AVAILABLE DATA:
■ ■ ■

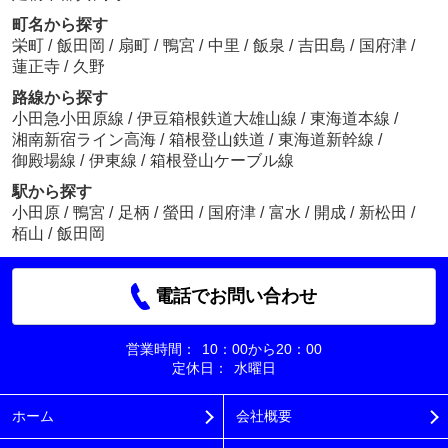
町名から探す
栄町
/
飯田岡
/
扇町
/
鴨宮
/
中里
/
飯泉
/
吉田島
/
国府津
/
蓮正寺
/
久野
路線から探す
小田急小田原線
/
伊豆箱根鉄道大雄山線
/
東海道本線
/
湘南新宿ライン高海
/
箱根登山鉄道
/
東海道新幹線
/
御殿場線
/
伊東線
/
箱根登山ケーブル線
駅から探す
小田原
/
鴨宮
/
足柄
/
螢田
/
国府津
/
富水
/
開成
/
新松田
/
栢山
/
飯田岡
電話でお問い合わせ
営業時間：
10：00から20：00
定休日：
水曜日
ホーム
会社概要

■ ■ ■

EXERCISE DESCRIPTION:
The lines above must be transcribed exactly, with every picture left out.

SOLUTION FOR THIS PROBLEM:
町名から探す
栄町
/
飯田岡
/
扇町
/
鴨宮
/
中里
/
飯泉
/
吉田島
/
国府津
/
蓮正寺
/
久野
路線から探す
小田急小田原線
/
伊豆箱根鉄道大雄山線
/
東海道本線
/
湘南新宿ライン高海
/
箱根登山鉄道
/
東海道新幹線
/
御殿場線
/
伊東線
/
箱根登山ケーブル線
駅から探す
小田原
/
鴨宮
/
足柄
/
螢田
/
国府津
/
富水
/
開成
/
新松田
/
栢山
/
飯田岡
電話でお問い合わせ
営業時間：
10：00から20：00
定休日：
水曜日
ホーム
会社概要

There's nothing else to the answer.